● **What is expected**
From the line containing "A: Yes, some" to the line containing "Testimonials" in the records below, set down every line exactly as it stands, both ends included, and skip the pictures.

Extracted page text data:
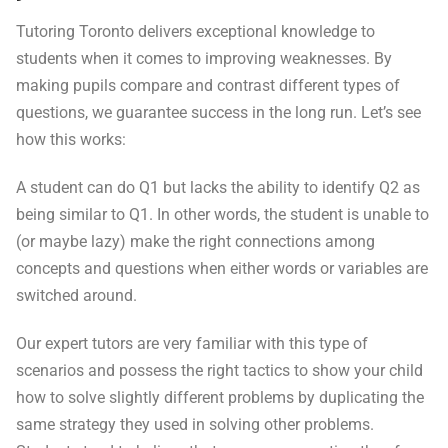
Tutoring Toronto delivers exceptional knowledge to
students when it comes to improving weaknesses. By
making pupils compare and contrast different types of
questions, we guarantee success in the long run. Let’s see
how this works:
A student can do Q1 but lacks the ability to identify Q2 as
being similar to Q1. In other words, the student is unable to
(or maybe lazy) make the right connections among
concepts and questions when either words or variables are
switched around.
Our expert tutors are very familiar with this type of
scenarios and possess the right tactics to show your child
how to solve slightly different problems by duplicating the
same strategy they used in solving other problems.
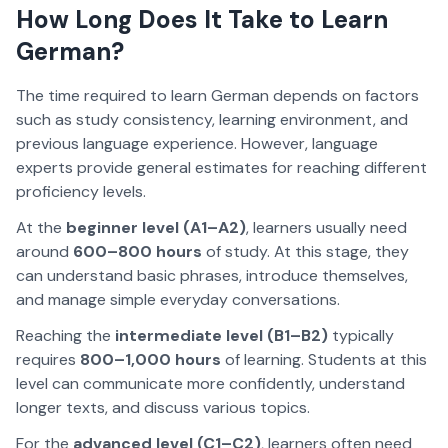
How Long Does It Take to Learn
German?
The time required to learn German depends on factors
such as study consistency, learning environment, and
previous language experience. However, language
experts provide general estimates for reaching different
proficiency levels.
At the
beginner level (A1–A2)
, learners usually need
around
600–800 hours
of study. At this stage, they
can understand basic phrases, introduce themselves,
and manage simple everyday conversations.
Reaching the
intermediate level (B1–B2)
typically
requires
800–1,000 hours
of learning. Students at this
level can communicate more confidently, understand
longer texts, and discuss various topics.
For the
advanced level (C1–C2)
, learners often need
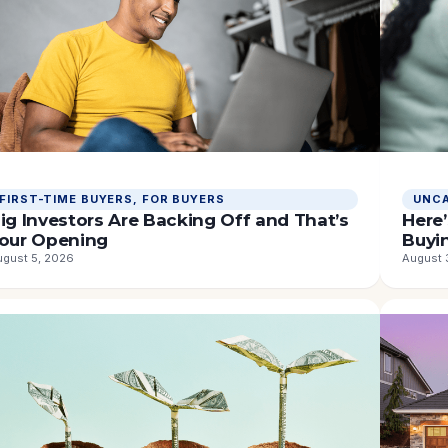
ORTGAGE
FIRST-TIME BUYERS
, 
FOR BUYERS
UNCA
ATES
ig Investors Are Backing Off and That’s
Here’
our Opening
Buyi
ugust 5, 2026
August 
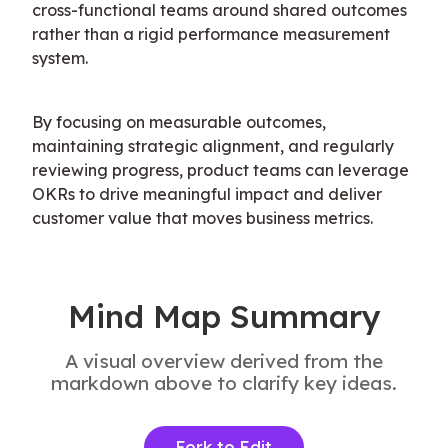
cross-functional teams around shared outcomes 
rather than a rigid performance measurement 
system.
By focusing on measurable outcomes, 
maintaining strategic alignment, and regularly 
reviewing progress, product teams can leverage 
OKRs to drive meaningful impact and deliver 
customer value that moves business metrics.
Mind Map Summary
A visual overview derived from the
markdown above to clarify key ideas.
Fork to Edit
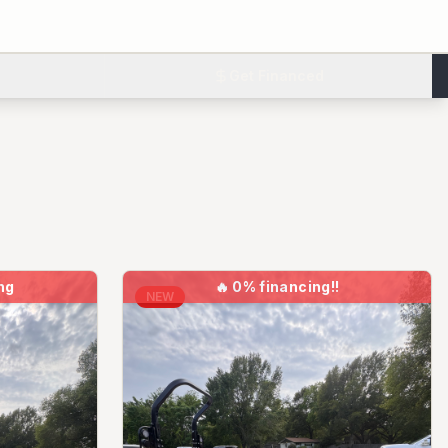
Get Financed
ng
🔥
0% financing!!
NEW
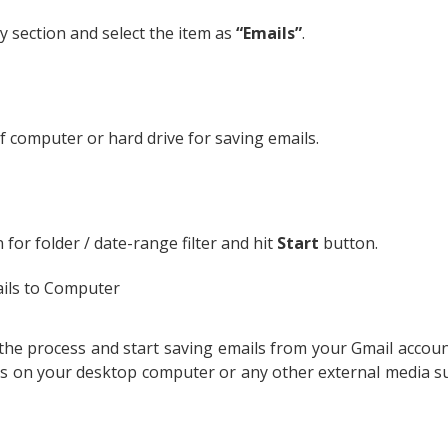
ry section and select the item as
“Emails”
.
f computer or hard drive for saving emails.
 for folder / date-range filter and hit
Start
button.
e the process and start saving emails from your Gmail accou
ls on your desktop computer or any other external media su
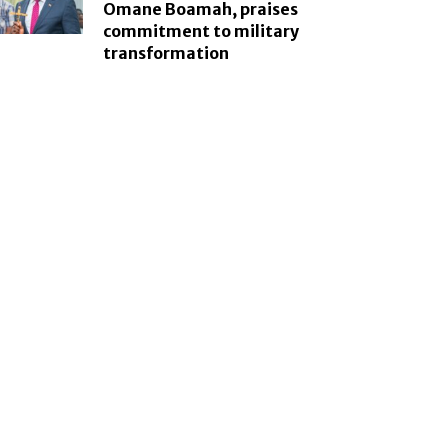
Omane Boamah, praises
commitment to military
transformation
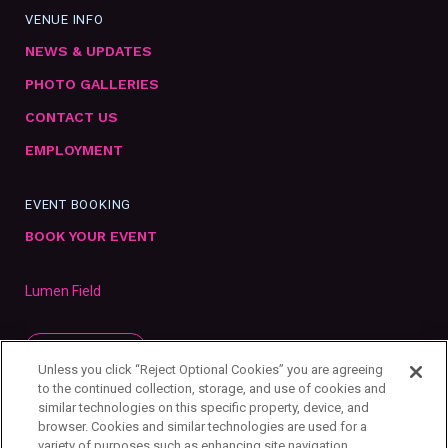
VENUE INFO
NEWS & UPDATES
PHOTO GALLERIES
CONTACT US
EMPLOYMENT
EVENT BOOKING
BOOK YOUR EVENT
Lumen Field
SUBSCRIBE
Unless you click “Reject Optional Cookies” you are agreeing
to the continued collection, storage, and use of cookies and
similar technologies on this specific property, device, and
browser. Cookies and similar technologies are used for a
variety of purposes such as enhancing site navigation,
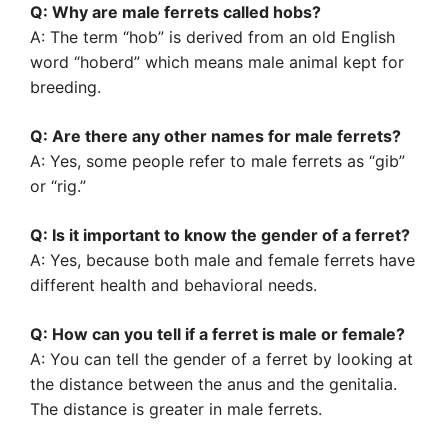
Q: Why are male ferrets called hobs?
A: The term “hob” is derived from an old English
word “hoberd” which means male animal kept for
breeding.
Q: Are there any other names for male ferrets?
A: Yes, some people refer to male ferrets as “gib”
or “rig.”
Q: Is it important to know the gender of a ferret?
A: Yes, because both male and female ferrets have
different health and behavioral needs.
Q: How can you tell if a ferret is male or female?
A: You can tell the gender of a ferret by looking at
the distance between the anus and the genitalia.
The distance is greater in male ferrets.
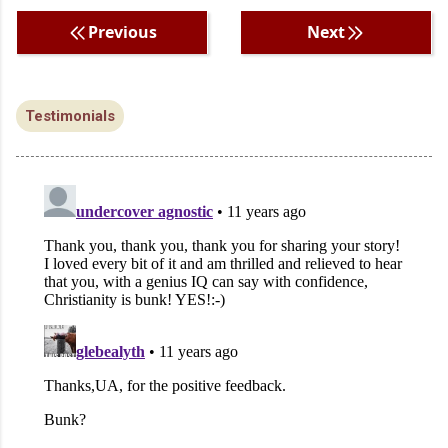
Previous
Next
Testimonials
---
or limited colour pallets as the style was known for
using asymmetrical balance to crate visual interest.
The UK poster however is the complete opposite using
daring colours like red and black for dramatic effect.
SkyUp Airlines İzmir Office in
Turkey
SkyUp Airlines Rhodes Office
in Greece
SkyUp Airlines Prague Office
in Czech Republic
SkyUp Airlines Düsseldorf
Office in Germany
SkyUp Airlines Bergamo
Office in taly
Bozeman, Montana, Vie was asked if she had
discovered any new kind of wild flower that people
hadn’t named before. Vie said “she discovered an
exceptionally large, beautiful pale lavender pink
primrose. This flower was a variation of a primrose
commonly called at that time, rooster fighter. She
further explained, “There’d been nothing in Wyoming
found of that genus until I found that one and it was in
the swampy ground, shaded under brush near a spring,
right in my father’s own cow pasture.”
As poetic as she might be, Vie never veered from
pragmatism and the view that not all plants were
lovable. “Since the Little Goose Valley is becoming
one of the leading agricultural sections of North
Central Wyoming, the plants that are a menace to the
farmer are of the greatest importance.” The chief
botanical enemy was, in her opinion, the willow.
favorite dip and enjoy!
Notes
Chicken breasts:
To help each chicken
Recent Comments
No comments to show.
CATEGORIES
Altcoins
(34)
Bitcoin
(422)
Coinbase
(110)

● **Your solution**
A: Yes, some people refer to male ferrets as “gib”
or “rig.”
Q: Is it important to know the gender of a ferret?
A: Yes, because both male and female ferrets have
different health and behavioral needs.
Q: How can you tell if a ferret is male or female?
A: You can tell the gender of a ferret by looking at
the distance between the anus and the genitalia.
The distance is greater in male ferrets.
Previous
Next
Testimonials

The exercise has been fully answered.